→ The task: From the first line of the data below, copy each line up to the one containing "탐방, 계절별 야생동물 관찰 등 위노나에서 즐기는 리버 크루", and include that line too.

****************

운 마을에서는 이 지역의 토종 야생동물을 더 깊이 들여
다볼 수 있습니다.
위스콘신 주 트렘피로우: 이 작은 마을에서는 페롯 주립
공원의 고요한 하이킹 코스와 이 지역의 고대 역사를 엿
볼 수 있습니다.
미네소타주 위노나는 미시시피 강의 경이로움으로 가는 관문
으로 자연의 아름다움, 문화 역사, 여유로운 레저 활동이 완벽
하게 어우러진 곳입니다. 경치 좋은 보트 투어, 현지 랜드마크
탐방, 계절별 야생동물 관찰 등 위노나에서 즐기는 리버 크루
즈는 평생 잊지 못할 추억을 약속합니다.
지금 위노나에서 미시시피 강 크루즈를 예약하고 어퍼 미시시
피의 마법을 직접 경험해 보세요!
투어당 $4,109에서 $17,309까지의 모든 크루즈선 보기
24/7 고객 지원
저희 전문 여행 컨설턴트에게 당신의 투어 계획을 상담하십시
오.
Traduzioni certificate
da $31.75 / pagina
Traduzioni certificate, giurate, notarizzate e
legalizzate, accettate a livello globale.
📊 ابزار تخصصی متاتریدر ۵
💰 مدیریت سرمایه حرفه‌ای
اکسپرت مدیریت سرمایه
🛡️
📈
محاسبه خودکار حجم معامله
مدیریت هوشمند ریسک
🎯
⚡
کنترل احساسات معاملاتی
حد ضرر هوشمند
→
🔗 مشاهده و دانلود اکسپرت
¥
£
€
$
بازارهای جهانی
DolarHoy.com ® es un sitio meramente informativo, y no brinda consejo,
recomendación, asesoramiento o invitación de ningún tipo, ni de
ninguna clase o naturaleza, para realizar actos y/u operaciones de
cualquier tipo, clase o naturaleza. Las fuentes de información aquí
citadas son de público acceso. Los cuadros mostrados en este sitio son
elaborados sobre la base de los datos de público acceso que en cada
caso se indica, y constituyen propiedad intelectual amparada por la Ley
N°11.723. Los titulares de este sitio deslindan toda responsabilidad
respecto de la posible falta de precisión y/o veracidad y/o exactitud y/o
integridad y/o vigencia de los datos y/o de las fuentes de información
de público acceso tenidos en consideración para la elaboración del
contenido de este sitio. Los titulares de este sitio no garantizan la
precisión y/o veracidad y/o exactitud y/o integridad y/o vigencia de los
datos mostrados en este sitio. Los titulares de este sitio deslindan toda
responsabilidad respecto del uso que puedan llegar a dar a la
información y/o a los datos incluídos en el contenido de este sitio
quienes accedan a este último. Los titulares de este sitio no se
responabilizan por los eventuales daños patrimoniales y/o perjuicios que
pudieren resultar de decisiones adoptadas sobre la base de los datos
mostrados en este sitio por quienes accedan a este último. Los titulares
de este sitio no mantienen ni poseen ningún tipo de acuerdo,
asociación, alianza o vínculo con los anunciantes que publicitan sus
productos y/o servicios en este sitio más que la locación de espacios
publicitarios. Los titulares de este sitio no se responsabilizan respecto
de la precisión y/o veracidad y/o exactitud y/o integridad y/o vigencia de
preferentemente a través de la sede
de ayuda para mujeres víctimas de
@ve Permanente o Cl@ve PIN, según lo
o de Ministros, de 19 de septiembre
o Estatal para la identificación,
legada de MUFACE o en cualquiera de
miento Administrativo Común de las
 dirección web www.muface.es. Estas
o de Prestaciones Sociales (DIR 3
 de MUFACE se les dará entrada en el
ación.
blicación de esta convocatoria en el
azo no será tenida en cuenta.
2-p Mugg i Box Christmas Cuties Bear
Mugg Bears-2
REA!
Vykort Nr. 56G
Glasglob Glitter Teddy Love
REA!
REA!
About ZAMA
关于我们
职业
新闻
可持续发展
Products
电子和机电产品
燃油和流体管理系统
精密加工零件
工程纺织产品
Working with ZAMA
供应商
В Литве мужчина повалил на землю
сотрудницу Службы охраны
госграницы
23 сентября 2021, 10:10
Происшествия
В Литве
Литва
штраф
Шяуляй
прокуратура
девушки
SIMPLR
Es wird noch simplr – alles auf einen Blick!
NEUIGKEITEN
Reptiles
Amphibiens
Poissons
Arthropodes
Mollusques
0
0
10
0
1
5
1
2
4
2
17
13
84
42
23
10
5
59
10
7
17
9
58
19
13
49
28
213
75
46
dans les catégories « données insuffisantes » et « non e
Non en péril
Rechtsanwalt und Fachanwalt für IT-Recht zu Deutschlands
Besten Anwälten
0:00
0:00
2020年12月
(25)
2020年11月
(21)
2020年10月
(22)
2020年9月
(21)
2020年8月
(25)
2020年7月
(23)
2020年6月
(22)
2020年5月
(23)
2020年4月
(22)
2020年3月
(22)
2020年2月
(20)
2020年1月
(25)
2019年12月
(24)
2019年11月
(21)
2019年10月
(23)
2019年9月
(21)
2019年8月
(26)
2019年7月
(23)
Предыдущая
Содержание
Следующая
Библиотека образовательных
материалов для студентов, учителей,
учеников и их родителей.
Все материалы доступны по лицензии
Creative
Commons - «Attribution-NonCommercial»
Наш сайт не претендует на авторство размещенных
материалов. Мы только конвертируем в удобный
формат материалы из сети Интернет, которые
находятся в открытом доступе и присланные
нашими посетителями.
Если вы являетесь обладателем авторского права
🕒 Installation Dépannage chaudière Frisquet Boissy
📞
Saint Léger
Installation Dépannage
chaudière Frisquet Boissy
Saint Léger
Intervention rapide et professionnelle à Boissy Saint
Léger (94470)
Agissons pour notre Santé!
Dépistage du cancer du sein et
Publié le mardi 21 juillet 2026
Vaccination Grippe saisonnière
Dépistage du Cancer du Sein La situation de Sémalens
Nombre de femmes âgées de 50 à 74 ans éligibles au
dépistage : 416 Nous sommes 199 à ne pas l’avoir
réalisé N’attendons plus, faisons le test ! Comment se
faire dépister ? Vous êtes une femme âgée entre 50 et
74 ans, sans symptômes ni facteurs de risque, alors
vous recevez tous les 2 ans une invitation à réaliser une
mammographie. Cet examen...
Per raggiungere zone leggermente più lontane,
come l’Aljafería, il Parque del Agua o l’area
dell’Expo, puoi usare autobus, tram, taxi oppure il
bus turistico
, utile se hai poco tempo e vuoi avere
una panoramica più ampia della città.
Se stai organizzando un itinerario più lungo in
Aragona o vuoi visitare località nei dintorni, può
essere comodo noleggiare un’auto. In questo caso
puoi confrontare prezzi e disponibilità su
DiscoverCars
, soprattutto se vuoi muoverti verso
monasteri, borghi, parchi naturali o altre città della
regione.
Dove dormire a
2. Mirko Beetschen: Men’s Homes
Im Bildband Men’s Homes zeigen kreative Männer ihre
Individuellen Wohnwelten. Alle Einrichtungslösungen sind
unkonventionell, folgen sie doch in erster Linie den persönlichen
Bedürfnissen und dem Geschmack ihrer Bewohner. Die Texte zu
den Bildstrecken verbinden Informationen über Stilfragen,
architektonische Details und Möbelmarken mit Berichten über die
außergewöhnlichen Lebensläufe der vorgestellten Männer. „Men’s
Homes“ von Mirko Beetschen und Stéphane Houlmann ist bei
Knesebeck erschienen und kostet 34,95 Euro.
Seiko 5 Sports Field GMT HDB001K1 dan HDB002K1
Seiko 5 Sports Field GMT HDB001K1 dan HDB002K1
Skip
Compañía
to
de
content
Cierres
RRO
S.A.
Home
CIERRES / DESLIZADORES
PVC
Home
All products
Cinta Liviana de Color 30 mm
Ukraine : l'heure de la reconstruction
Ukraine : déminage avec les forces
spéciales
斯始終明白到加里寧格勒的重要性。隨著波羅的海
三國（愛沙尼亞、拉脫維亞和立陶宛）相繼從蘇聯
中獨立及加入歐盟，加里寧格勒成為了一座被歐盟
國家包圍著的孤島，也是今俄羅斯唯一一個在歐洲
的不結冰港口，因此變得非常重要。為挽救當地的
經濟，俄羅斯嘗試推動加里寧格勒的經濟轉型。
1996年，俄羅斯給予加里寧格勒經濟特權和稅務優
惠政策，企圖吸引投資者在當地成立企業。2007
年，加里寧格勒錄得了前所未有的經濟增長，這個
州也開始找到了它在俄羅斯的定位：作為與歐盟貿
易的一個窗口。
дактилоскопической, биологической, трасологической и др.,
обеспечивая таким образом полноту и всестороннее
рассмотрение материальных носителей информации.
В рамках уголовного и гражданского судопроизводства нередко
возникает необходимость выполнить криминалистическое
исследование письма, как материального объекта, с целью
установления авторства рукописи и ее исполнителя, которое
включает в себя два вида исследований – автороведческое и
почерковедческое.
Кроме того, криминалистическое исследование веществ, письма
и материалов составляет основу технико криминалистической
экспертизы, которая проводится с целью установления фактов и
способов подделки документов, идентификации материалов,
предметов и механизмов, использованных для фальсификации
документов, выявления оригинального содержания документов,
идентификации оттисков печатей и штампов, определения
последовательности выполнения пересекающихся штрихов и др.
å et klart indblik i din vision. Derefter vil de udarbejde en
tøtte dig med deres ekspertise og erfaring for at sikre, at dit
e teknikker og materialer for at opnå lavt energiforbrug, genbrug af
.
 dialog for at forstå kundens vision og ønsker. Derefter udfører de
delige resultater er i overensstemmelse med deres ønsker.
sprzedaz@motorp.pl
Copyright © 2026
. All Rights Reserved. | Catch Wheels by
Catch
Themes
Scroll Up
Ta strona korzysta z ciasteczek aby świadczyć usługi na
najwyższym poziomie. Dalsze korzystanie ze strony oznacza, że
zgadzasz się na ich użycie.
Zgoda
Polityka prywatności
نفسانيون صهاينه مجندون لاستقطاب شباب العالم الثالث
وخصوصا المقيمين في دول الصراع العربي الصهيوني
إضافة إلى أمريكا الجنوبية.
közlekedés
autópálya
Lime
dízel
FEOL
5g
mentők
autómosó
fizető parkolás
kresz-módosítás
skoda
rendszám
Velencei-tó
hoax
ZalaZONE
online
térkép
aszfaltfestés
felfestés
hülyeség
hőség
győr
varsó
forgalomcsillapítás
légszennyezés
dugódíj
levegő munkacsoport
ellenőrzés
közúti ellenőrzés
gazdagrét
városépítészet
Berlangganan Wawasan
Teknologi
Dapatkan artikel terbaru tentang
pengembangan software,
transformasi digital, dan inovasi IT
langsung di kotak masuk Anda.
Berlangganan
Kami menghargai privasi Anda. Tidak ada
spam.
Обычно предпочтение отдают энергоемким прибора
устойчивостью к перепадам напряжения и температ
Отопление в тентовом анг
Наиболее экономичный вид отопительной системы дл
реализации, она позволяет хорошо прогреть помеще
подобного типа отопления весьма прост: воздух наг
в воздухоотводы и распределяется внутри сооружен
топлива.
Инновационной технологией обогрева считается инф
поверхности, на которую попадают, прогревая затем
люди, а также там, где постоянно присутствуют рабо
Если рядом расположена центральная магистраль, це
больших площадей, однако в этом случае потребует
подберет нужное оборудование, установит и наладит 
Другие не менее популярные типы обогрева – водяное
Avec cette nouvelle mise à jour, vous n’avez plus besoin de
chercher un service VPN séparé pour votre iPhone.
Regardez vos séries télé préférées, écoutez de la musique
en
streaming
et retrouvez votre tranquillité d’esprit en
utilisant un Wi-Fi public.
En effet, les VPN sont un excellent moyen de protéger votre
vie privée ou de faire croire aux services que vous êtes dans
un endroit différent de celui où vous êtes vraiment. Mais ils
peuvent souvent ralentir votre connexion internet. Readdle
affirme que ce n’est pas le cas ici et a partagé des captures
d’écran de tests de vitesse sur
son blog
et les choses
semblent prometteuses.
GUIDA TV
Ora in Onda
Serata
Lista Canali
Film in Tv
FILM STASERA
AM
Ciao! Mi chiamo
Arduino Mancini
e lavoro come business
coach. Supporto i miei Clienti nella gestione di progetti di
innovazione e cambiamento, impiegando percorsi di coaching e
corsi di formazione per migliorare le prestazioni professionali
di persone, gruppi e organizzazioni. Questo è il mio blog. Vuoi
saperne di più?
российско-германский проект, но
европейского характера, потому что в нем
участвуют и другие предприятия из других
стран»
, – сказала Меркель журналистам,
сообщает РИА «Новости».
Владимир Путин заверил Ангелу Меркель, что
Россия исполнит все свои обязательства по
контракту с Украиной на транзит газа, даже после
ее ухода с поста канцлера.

****************

→ Output of the task:
운 마을에서는 이 지역의 토종 야생동물을 더 깊이 들여
다볼 수 있습니다.
위스콘신 주 트렘피로우: 이 작은 마을에서는 페롯 주립
공원의 고요한 하이킹 코스와 이 지역의 고대 역사를 엿
볼 수 있습니다.
미네소타주 위노나는 미시시피 강의 경이로움으로 가는 관문
으로 자연의 아름다움, 문화 역사, 여유로운 레저 활동이 완벽
하게 어우러진 곳입니다. 경치 좋은 보트 투어, 현지 랜드마크
탐방, 계절별 야생동물 관찰 등 위노나에서 즐기는 리버 크루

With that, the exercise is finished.